Document layout detection data
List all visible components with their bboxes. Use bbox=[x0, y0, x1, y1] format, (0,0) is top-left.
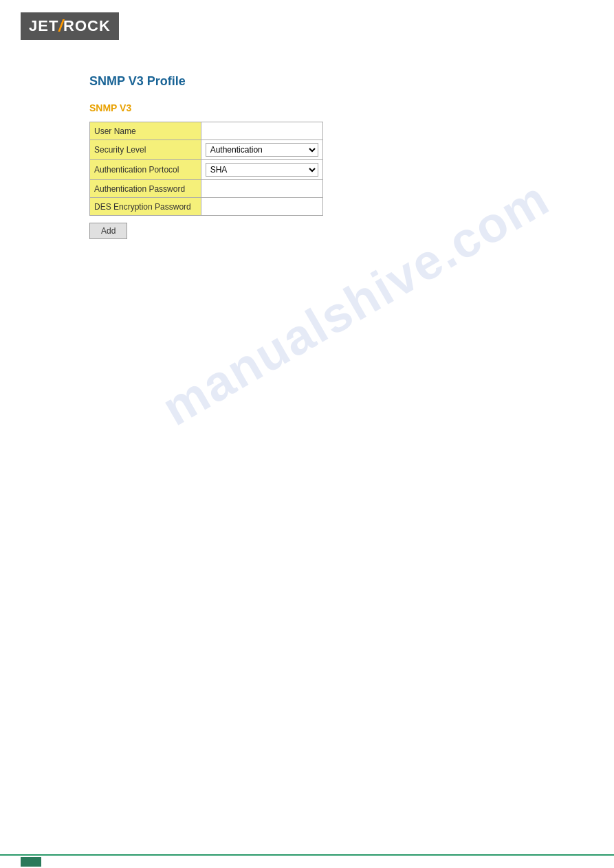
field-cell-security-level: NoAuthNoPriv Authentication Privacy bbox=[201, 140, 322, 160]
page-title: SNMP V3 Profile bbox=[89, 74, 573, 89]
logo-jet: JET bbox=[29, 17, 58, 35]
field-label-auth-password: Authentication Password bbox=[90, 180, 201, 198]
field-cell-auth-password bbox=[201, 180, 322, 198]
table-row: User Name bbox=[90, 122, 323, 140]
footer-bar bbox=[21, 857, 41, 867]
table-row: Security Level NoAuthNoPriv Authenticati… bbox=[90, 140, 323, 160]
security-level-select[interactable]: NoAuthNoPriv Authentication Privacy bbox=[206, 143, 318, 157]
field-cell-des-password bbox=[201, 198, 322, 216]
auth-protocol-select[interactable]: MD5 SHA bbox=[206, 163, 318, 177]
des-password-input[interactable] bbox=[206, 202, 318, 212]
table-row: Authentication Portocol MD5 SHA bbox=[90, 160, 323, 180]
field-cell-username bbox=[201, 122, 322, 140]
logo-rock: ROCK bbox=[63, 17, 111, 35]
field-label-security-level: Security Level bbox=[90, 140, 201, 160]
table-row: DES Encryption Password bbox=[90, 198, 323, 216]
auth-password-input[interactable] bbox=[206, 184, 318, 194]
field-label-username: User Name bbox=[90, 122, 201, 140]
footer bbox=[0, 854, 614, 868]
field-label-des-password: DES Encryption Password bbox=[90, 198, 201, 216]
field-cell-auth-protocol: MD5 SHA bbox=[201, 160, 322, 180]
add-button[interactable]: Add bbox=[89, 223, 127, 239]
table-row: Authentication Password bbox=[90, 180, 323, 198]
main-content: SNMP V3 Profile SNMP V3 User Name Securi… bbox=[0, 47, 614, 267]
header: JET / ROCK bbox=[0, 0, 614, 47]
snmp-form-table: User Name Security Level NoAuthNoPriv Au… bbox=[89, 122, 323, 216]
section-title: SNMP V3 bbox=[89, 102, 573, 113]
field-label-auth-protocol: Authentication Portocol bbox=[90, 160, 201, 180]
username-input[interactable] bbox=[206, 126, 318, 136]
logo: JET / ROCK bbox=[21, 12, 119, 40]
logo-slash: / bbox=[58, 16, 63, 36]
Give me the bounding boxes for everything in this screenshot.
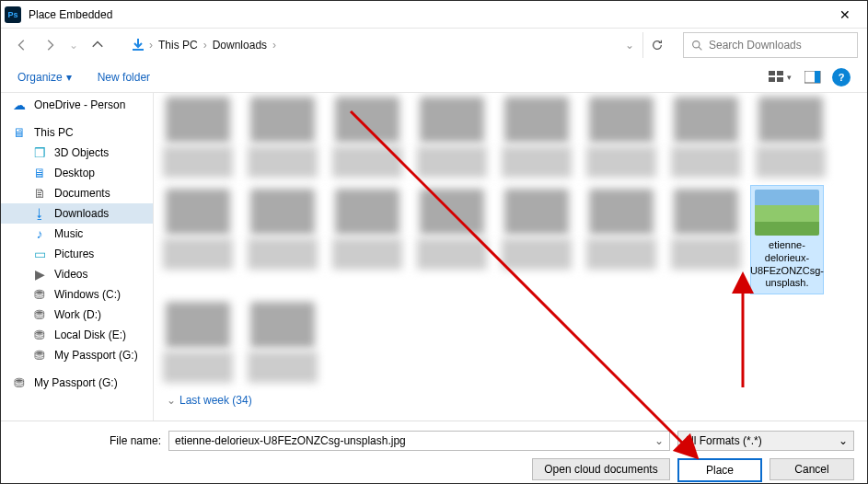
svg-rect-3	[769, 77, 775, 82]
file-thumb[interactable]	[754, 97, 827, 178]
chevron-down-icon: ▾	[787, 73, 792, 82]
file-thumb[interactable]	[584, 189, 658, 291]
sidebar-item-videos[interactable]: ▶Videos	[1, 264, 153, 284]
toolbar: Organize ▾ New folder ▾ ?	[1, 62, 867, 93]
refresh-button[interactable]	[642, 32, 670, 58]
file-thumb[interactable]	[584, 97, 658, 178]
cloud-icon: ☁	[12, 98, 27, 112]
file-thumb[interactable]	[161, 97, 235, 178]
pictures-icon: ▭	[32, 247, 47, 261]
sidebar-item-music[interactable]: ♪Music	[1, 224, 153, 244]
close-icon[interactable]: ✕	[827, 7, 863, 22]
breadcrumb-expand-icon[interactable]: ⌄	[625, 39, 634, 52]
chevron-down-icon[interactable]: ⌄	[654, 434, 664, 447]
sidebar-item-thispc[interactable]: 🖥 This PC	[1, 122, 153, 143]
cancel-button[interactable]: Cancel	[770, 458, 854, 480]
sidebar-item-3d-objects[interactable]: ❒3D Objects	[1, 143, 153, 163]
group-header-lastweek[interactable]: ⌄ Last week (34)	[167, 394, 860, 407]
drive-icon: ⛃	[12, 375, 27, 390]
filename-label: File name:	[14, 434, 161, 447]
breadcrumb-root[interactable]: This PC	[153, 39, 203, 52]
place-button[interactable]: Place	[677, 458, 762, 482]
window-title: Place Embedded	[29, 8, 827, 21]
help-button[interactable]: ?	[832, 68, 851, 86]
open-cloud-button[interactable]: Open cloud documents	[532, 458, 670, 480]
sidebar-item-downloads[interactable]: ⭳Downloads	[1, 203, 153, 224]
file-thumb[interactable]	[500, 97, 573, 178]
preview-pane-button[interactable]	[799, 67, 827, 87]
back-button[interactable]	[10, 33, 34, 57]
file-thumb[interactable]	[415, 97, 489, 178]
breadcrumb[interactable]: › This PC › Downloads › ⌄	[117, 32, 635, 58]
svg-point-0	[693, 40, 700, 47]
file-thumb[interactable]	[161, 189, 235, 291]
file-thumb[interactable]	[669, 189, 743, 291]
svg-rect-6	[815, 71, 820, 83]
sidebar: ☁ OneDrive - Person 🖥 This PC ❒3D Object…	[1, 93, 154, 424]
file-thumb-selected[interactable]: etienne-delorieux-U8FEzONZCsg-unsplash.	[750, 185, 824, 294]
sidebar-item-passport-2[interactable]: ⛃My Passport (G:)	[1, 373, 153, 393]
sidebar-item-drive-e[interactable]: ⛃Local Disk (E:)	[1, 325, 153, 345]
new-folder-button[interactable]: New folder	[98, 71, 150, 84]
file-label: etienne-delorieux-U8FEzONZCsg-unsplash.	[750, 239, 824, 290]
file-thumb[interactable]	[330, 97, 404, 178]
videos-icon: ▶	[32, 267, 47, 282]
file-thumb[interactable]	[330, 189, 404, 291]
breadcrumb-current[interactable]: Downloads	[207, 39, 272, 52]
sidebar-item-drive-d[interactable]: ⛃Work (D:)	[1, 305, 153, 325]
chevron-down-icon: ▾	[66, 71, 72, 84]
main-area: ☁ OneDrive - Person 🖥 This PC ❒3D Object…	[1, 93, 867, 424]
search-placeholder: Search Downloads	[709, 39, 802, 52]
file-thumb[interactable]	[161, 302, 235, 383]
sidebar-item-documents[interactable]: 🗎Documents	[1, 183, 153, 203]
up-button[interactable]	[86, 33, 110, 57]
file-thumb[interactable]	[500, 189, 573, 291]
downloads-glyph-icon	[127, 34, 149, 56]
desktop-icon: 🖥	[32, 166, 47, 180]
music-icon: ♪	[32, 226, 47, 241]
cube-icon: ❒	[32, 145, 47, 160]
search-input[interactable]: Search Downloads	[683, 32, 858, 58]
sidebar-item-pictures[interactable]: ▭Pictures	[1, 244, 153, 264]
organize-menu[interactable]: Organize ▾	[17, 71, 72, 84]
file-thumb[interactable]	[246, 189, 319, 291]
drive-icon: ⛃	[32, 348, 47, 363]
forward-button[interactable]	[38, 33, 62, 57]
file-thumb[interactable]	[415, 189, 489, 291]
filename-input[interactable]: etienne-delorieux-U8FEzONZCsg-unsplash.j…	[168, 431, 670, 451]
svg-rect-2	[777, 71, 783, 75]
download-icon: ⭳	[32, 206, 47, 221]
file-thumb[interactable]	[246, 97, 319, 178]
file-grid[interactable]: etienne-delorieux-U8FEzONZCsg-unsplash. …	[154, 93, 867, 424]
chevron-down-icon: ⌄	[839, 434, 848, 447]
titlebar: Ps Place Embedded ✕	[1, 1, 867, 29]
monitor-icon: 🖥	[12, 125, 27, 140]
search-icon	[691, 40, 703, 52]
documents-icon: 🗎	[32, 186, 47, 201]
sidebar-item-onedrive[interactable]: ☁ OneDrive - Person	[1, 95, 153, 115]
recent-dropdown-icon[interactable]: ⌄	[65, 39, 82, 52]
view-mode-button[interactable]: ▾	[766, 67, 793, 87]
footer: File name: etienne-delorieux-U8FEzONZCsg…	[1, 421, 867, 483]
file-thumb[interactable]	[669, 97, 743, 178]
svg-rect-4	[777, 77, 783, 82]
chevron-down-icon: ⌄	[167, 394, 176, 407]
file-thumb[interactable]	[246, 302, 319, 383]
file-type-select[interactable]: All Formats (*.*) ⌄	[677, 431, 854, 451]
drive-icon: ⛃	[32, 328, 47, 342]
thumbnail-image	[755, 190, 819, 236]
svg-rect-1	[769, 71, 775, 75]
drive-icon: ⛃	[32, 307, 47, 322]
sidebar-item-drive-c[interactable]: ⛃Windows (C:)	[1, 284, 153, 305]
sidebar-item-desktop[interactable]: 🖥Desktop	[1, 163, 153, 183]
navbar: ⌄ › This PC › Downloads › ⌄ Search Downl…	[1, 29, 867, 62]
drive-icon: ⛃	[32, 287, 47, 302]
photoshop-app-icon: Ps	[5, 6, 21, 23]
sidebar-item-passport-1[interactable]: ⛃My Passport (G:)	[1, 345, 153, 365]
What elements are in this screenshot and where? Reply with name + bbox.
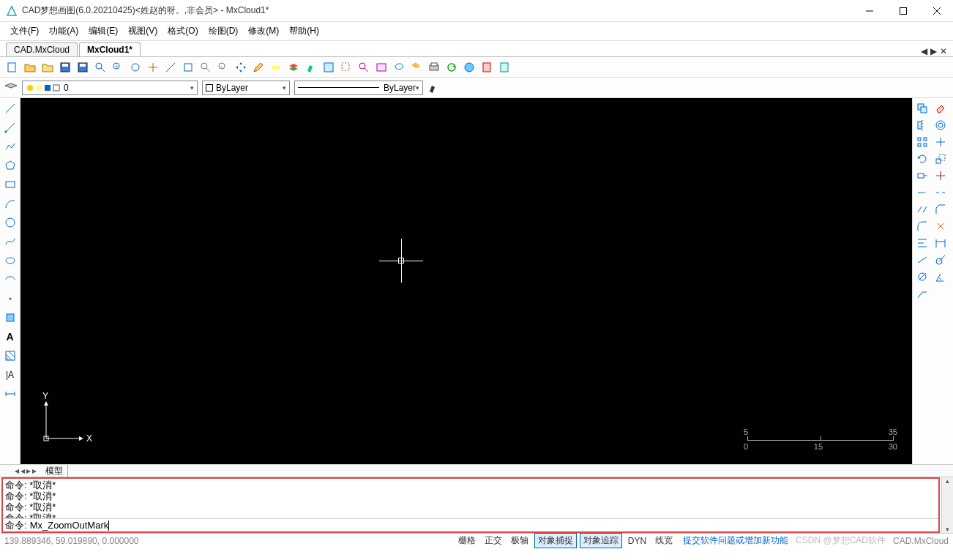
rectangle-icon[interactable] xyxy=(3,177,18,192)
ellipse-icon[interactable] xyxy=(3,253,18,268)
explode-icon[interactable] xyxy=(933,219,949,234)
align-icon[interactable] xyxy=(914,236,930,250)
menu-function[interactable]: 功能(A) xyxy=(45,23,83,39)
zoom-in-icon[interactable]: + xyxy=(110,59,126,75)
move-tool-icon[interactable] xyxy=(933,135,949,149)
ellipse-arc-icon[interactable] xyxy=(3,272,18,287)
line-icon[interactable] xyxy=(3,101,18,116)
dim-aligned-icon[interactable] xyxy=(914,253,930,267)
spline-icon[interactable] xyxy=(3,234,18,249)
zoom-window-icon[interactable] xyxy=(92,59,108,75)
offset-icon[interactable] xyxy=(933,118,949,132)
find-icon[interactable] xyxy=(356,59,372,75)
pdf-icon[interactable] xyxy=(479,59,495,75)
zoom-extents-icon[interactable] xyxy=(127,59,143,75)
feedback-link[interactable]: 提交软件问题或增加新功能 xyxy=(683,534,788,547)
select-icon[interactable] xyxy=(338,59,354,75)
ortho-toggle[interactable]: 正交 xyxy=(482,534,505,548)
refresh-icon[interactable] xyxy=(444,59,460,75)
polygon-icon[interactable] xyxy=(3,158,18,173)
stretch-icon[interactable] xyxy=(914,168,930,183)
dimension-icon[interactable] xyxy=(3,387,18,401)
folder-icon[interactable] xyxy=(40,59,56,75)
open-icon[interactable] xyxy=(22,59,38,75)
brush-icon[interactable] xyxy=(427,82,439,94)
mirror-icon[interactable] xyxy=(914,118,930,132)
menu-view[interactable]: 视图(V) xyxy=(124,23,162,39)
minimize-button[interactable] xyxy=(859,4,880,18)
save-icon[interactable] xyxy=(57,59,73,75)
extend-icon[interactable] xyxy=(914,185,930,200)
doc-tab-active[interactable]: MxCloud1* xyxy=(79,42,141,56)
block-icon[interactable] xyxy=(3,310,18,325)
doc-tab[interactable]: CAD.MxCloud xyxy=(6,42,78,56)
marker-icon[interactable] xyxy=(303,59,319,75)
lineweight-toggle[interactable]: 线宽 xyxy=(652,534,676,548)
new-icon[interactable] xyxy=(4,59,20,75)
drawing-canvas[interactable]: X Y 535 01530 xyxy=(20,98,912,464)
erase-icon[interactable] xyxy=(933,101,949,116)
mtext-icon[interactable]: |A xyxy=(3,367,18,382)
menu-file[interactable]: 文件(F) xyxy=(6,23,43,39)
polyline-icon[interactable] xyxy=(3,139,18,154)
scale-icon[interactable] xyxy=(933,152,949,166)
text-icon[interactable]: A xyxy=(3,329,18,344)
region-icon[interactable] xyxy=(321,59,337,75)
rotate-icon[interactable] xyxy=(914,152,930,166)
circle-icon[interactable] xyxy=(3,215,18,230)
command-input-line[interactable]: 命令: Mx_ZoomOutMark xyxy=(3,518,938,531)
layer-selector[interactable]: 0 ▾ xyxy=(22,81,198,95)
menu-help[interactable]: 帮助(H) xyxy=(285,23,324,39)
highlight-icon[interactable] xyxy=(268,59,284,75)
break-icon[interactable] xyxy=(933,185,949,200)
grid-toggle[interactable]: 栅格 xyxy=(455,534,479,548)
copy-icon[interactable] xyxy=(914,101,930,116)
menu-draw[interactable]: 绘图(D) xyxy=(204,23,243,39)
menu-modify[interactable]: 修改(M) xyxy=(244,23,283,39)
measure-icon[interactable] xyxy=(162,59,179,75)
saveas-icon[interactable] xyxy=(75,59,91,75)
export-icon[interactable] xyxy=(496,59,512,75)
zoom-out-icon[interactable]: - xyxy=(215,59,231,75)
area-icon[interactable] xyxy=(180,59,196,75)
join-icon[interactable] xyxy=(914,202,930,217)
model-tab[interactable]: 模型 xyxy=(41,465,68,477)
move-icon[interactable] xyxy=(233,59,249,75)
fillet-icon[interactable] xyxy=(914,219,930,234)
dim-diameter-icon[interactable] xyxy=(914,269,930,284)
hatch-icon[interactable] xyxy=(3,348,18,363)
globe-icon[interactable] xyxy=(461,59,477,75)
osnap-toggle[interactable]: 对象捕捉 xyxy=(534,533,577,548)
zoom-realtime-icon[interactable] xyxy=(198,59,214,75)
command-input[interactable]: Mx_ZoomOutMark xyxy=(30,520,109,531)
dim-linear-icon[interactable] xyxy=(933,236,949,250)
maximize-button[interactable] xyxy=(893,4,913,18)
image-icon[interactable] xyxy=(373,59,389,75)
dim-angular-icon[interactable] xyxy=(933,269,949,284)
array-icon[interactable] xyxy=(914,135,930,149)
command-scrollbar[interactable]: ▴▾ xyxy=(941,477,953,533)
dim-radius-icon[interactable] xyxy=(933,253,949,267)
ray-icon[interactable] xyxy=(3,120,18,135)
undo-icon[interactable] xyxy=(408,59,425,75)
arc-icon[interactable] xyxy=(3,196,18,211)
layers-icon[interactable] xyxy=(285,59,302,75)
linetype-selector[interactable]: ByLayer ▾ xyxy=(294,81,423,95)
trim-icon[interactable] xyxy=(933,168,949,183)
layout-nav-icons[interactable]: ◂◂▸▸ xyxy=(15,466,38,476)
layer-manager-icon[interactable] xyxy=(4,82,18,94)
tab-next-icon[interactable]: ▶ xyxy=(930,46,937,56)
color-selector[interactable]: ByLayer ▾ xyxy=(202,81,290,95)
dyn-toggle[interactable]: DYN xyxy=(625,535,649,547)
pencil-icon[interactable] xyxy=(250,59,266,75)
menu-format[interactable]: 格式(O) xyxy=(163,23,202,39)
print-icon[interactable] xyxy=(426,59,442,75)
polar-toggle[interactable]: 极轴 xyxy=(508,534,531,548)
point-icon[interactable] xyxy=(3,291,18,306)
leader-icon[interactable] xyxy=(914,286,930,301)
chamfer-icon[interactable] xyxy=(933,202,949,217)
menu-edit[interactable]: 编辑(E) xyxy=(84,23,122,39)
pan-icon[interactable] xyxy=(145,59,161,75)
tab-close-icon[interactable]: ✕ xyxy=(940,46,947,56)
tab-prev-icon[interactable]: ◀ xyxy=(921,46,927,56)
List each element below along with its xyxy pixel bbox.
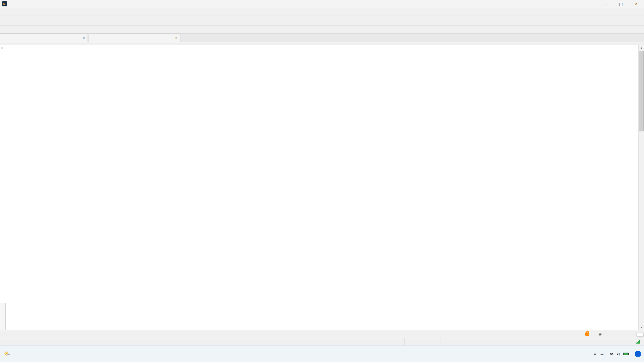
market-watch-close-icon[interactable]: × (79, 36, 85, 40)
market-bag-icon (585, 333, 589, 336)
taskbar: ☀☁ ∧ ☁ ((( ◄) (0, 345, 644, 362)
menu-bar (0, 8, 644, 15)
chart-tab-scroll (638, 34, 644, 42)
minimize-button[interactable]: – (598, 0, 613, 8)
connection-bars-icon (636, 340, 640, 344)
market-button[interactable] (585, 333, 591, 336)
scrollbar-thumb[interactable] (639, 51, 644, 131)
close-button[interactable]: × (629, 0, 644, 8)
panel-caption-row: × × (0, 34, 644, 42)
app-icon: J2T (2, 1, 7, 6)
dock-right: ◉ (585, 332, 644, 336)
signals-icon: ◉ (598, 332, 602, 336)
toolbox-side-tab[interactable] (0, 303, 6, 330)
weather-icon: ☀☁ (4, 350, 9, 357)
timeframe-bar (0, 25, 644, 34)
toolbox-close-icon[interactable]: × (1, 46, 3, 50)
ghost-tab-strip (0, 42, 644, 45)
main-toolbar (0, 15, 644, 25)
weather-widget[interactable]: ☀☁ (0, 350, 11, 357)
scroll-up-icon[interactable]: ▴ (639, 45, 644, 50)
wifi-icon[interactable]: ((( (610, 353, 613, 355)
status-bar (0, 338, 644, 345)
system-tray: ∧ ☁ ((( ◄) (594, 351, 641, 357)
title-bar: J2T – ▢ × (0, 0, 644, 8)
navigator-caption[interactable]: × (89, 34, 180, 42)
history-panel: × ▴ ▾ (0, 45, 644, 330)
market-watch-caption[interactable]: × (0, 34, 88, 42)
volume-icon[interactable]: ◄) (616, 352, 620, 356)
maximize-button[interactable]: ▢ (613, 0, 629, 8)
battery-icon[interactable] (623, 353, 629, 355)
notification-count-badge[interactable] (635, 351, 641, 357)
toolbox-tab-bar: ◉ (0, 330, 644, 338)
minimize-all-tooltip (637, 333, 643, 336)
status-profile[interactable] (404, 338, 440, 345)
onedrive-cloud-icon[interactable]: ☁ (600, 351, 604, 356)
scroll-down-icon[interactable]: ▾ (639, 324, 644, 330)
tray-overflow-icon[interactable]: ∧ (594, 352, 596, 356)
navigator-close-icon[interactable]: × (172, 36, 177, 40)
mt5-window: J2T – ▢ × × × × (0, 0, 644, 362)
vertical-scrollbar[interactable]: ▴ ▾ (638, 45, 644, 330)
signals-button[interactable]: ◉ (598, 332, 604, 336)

ASSIGNMENT -> Looking at the data above, count the lines that contain the string "protocol" and give only the count.

YOUR SOLUTION -> 3